British Steel rescue a step closer as unions confirm deal with Chinese suitor
Industrial business Jingye has been negotiating with unions over workers’ rights as it looks to buy the struggling firm from liquidators.
A deal over pay and conditions has been struck between British Steel workers and the Chinese industrial firm which wants to buy the business out of administration, unions have confirmed.
But workers’ representatives said they expect to see up to 500 job losses following 10 days of “extremely challenging” negotiations with Jingye management to discuss their business plan and in particular their proposals relating to employment.
Jingye is looking to buy the business from Government liquidators, after ministers promised to fund the company following its collapse last year. It is thought to be losing up to £1 million a day.
The National Trade Union Steel Co-ordinating Committee, made up of Community, Unite and GMB union representatives, said: “As British Steel is in liquidation, any new owner could just offer new contracts with statutory minimum terms and conditions. There is no legal obligation to do more, nor to consult on any changes.
“These talks also took place in the context of the Special Managers having made it clear that there will not be another sales process for the whole business if the Jingye deal does not complete. British Steel would be broken up and sold in parts.

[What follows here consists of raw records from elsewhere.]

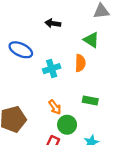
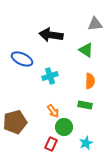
black arrow: (53, 23) -> (51, 35), size x1.6
orange semicircle: (80, 63) -> (90, 81), moved

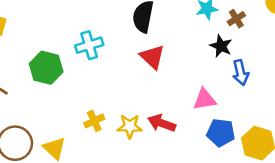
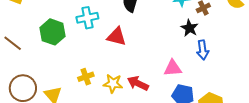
red triangle: (152, 57) -> (117, 37), moved, turned -35

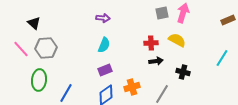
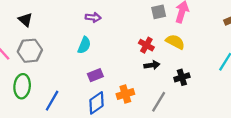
black triangle: (34, 23) -> (25, 20), moved
red cross: (151, 43) -> (146, 45), turned 32
cyan semicircle: (104, 45) -> (84, 45), moved
black cross: (183, 72) -> (182, 77), turned -32

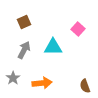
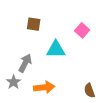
brown square: (24, 22) -> (34, 24), moved, turned 32
gray arrow: (24, 50) -> (25, 63), moved

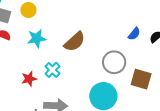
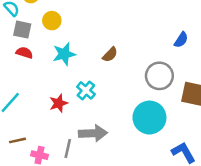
brown semicircle: (75, 42) -> (110, 55), size x0.6

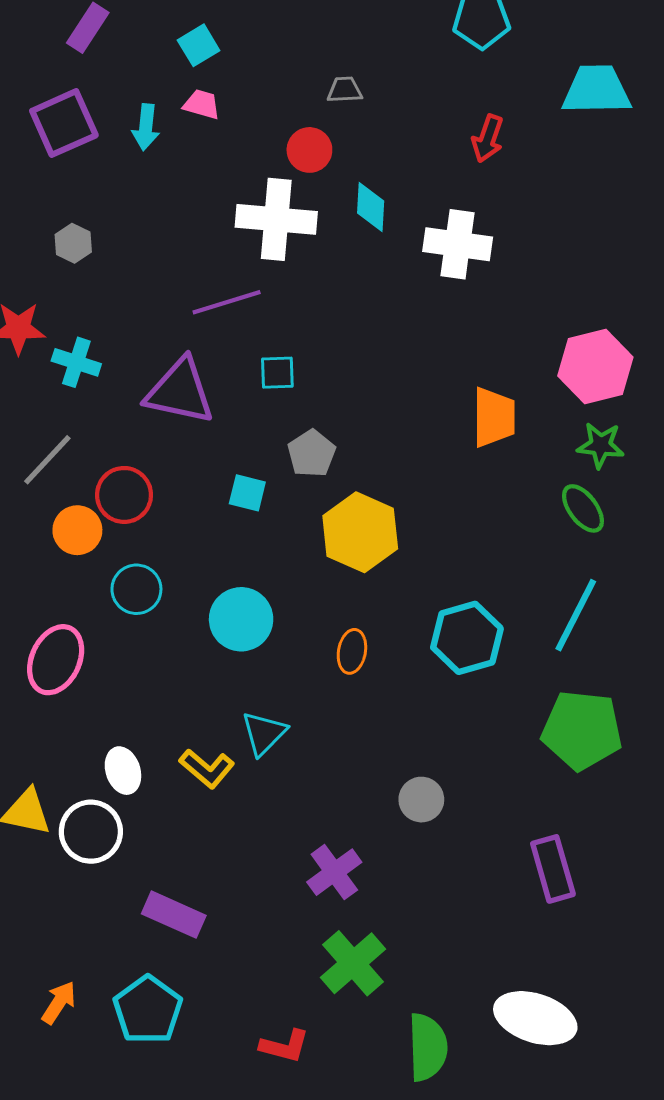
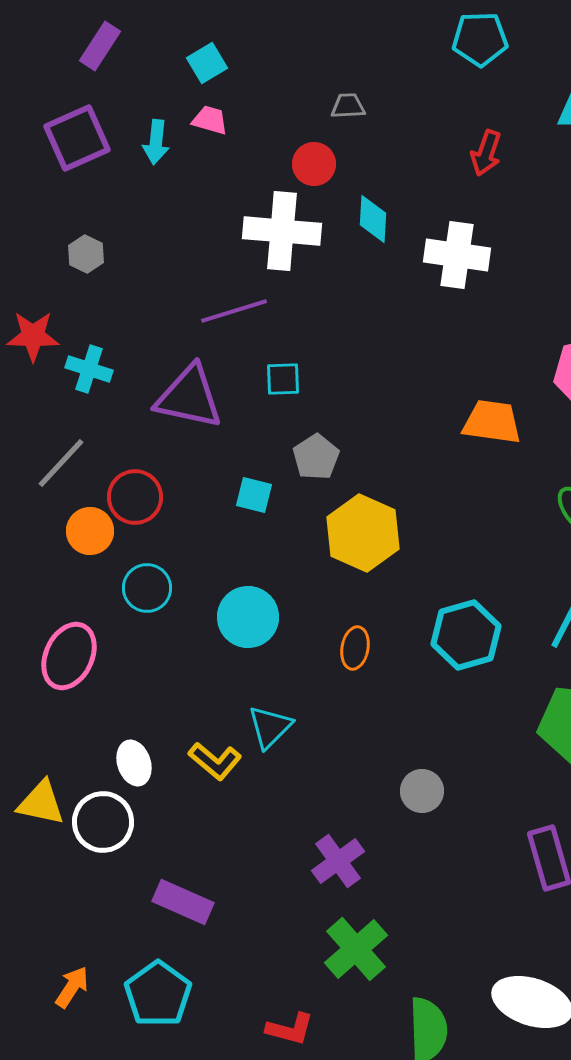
orange trapezoid: (494, 417) -> (492, 422), turned -82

“Importantly, the employment package is also in the context of Jingye’s £1.2 billion investment plan. We have seen the detail, and this investment would transform the business and secure the future of British Steel.”
Jingye chief executive Li Huiming said: “We believe that this agreement lays the groundwork to provide well-paid, skilled jobs at British Steel for many years to come. It will pave the way for significant investment in the company that will transform the business and allow it to succeed.”

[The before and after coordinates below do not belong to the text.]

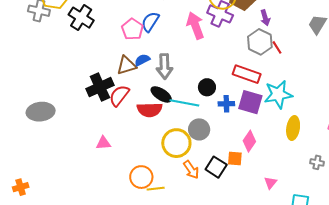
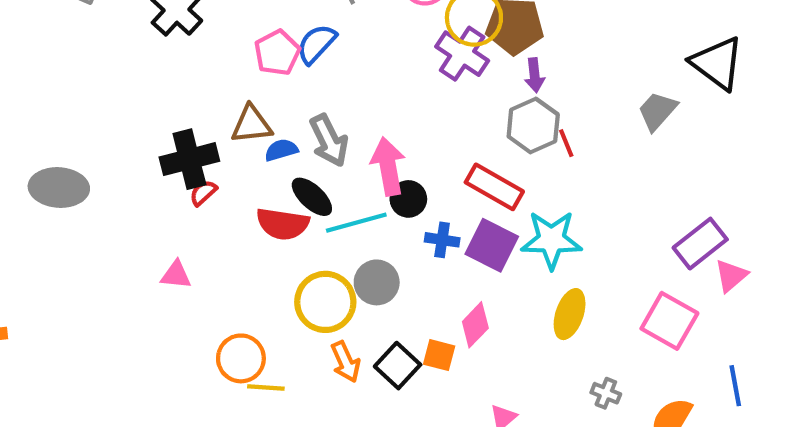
purple arrow: (265, 18) -> (535, 75), moved
pink arrow: (195, 26) -> (388, 166), moved
blue semicircle: (142, 60) -> (281, 150), moved
gray arrow: (164, 66) -> (329, 141), turned -35
red semicircle: (119, 96) -> (203, 193), moved, size x0.6
cyan line: (184, 103) -> (356, 223), turned -36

The unions have had meetings with Jingye over the past 10 days, with the talks described as “extremely challenging”, but “with British Steel in liquidation it is clear that if the business is to survive change is required”, they said.

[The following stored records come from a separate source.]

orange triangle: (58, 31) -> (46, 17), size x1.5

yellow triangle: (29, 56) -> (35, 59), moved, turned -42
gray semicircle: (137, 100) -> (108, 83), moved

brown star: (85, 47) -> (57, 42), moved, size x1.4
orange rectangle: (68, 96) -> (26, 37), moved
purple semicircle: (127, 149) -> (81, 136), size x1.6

Senior union representatives endorsed the deal on Thursday in principle, with full details being drawn up.
But disappointment remained over the potential job losses, with unions arguing that the positions are necessary at the plant.
The Steel Committee said: “As was widely expected, Jingye also intend to reduce overall headcount. This could be by up to 500 jobs, though significant numbers have recently left the business, and will be subject to ongoing detailed discussion at departmental level.
“This is not something that the unions could endorse and we have made the argument that the business needs to ensure the plant can be run efficiently and safely.”
It added that the key focus of the negotiations was ensuring that changes do not disproportionately affect employees by scrapping premium shift payments and reducing take-home pay.
Alasdair McDiarmid, operations director for Community, said: “Faced with challenging circumstances, we believe that the dialogue between Jingye and the unions has produced a better deal for employees than what was otherwise on the table.
“We look forward to working with everyone to securing the future of British Steel under Jingye’s ownership.”
Jingye still needs to reach agreement with suppliers and the Government, but ministers remain hopeful that a deal can be reached with the Official Receiver.
Business Secretary Andrea Leadsom welcomed the news.
She added: “The Government is committed to getting a good outcome for British Steel and its valued employees.
“All parties are working extremely hard to finalise a sale in the coming weeks and secure a bright future for the company.”